But while there may be no evidence of a single real man behind the heroic story of Robin Hood, there were plenty of outlaws in 14th-century England who could have provided the inspiration, says Richard Kaeuper, a professor of history at Rochester. A medievalist, he has written books on justice and public order and on chivalry.
“A lot of medieval outlaw stories turn on justice proclaimed—and not provided,” he says.
“Robin Hood legends are subversive,” says Russell Peck, the John Hall Deane Professor of English. “They always involve him subverting those with authority and wealth—sheriffs, mayors, churchmen, dukes.
“His honor lies in his belief in a moral structure common to the culture, but abused by those in power.”
The story “always becomes more prominent in times of stress,” he adds, and finds its own relevance today. “I suppose the Robin Hoods in our day become those people who dare to oppose large corporations or big government to expose wrongs and gain a fair hearing.”
But the Robin Hood story is not as radical as it might appear, cautions Knight. “Robin represents natural justice, a figure of interest to all who feel authority has not treated them too well: He has a safety-valve function rather than a revolutionary one.”

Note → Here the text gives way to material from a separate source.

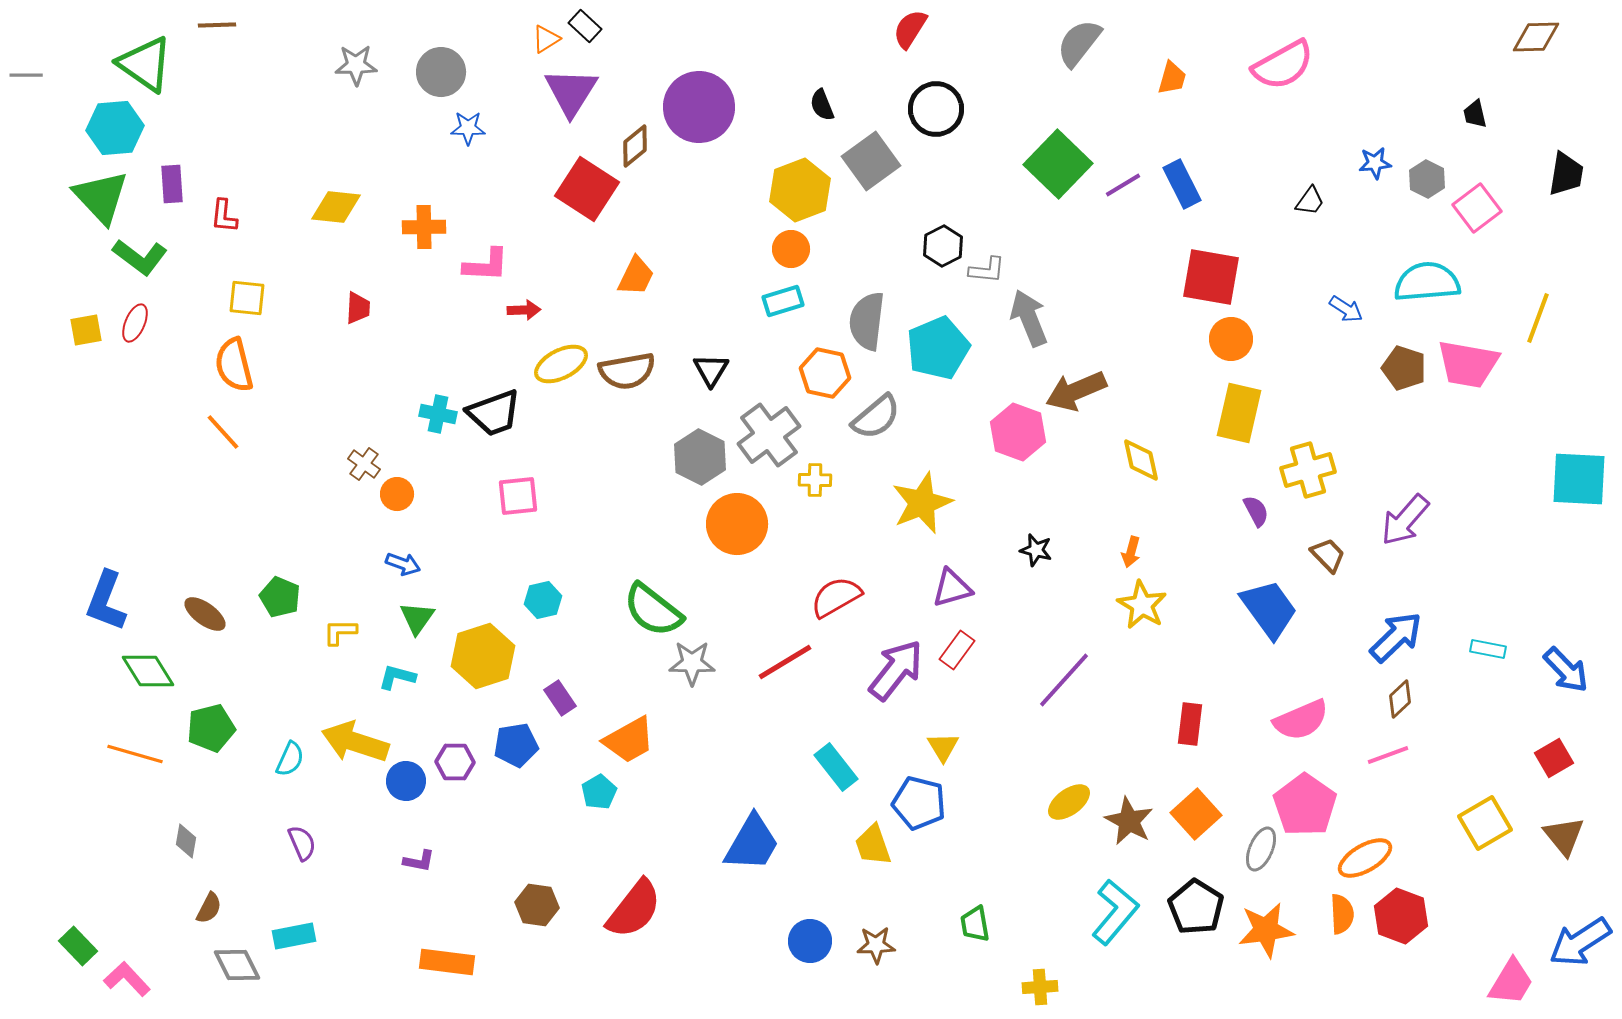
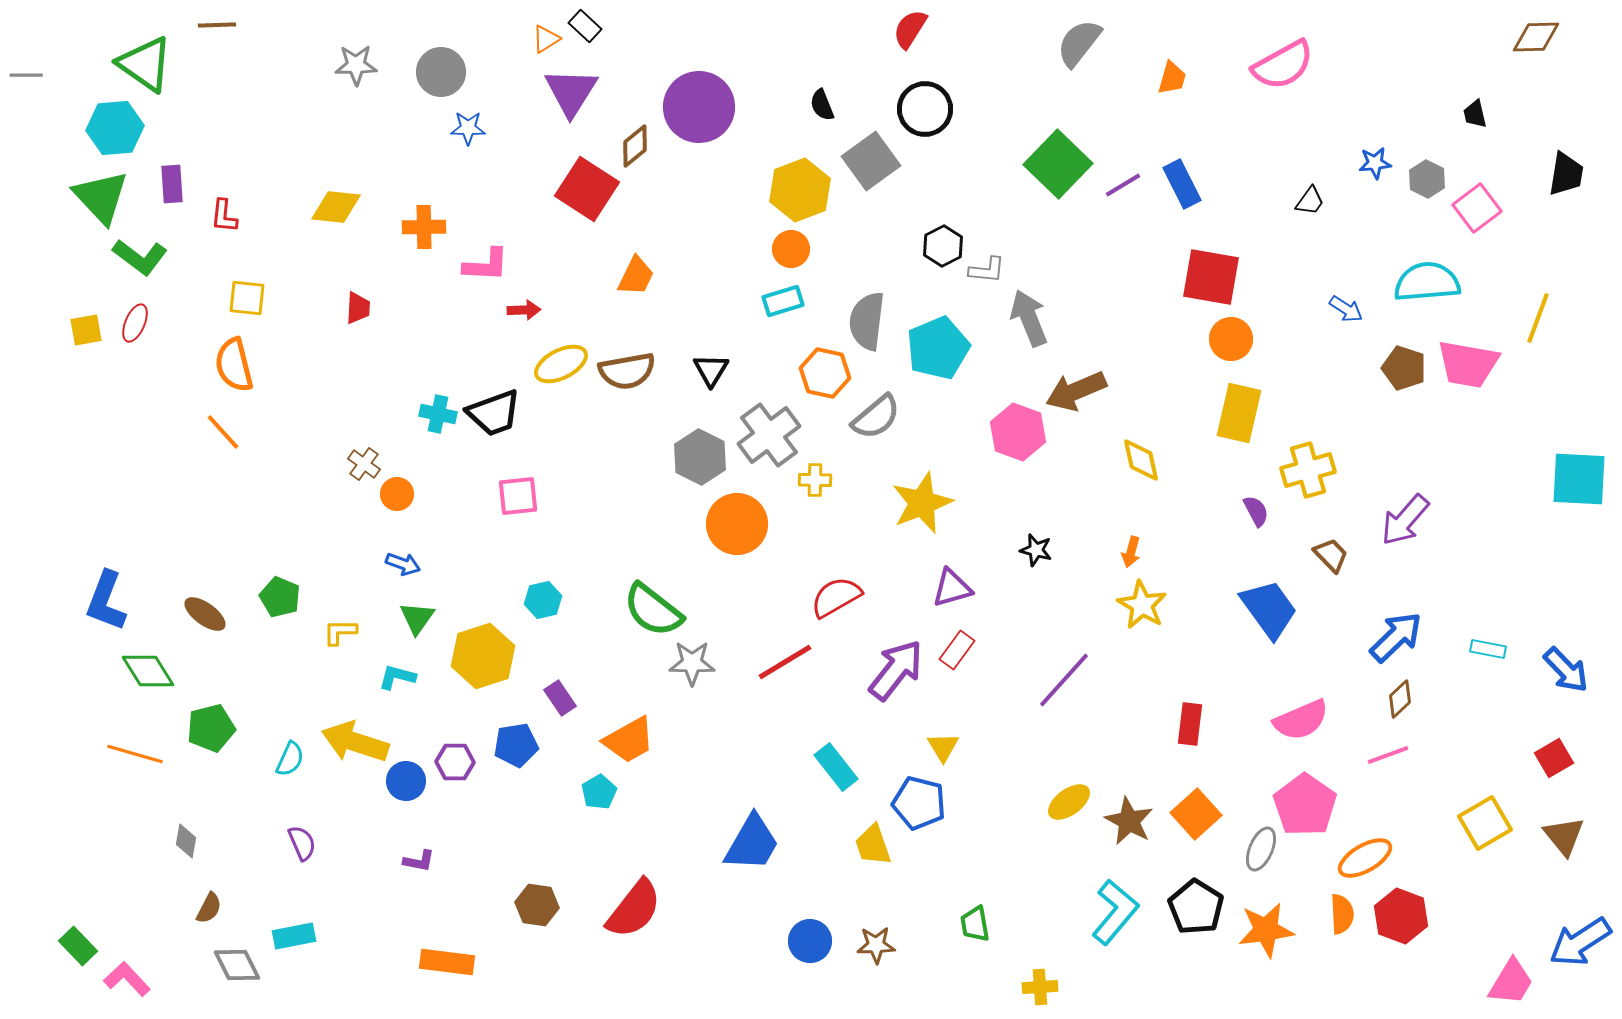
black circle at (936, 109): moved 11 px left
brown trapezoid at (1328, 555): moved 3 px right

The roots of the Robin Hood craze are anonymous ballads, other poems, and plays from medieval England. “They’re the origins of the whole story, which makes them interesting. And there are elements—the fights, robbery, resistance to authority, friendship with Little John—that remain,” says Alan Lupack, an adjunct professor of English and curator of the Rossell Hope Robbins Library, a special medieval collection in Rush Rhees Library. Lupack oversees the Robin Hood Project, an online collection of texts, images, bibliographies, and basic information about Robin Hood and other outlaw tales (www.lib.rochester.edu/camelot/rh/rhhome.htm). Lupack created the project in conjunction with the first Robin Hood Studies conference in 1997.
“They’re often very violent stories,” Kaueper says of medieval Robin Hood texts. “It was a very violent society.”
Yet there’s also something fundamentally lighthearted in the lore. “People enjoy outlaw stories. We like to see authority challenged, put down, or made right,” he adds.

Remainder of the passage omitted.